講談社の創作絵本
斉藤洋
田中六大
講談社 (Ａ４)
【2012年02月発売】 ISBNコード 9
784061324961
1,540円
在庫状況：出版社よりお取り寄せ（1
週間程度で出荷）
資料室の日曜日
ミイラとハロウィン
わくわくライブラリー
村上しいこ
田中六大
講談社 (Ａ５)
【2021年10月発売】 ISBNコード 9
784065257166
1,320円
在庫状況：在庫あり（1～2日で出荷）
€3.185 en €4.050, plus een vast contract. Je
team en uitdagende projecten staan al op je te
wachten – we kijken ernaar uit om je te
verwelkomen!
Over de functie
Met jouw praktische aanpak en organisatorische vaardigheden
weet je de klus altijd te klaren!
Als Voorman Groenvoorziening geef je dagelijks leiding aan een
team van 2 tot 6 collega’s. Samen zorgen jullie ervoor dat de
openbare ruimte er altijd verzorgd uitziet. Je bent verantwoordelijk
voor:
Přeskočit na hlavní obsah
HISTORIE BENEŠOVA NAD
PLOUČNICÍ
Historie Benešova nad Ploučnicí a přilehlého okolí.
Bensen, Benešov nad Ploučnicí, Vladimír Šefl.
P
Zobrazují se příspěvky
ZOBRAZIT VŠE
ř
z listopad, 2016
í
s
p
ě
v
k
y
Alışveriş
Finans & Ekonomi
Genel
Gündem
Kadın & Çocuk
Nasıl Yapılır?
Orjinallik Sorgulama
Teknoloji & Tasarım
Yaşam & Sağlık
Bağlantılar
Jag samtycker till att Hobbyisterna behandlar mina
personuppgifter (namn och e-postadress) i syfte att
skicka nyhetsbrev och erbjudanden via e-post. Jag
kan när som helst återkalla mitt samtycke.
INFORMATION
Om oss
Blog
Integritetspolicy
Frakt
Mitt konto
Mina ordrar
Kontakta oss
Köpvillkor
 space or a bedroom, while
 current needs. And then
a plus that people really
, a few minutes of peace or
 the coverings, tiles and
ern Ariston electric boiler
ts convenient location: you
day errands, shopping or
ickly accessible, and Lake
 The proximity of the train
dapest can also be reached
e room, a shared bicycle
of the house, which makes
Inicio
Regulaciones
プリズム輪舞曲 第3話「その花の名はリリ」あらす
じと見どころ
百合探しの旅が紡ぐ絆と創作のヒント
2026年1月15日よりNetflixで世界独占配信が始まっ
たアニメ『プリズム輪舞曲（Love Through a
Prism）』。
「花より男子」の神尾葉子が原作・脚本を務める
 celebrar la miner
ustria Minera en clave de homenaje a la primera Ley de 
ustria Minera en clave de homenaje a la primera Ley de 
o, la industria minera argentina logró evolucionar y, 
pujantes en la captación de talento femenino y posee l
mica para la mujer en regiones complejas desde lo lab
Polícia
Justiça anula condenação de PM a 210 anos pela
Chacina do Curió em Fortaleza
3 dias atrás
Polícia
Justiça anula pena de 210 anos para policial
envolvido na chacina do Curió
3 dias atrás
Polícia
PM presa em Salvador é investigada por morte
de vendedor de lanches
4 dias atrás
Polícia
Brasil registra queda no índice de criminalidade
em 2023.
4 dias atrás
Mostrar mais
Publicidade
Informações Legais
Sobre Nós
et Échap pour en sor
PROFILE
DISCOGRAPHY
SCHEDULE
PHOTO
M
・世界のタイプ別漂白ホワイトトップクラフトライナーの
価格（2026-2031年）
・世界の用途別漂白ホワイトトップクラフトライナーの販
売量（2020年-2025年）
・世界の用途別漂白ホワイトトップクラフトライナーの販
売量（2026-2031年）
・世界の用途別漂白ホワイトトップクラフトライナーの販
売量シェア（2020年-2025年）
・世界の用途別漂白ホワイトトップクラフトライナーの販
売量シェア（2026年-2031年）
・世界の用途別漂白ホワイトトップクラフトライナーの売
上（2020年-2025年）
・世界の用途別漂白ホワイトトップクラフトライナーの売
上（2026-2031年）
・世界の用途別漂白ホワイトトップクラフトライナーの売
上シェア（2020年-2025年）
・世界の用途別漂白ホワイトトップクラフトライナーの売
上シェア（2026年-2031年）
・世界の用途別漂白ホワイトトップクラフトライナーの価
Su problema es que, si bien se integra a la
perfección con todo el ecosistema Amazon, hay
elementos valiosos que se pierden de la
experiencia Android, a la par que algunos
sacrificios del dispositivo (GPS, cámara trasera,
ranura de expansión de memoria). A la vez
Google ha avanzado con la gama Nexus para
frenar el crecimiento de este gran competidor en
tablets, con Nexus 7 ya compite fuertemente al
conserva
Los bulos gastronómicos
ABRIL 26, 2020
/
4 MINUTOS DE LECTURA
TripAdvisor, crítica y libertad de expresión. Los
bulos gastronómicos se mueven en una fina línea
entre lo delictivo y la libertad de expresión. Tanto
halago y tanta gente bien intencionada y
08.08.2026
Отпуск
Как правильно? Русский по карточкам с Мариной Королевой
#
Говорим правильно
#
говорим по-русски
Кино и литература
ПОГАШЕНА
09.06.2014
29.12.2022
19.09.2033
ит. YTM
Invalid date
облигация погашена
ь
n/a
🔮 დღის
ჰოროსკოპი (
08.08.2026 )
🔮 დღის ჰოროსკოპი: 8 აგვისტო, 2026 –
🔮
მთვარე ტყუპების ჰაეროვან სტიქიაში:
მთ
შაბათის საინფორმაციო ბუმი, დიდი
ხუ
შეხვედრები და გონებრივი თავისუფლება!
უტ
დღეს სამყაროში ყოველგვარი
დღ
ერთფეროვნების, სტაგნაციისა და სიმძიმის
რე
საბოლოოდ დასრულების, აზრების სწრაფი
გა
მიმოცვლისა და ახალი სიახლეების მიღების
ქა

Work to complete – Which lines of the data above contain "anula"? Copy each one.

Solved exercise –
Justiça anula condenação de PM a 210 anos pela
Justiça anula pena de 210 anos para policial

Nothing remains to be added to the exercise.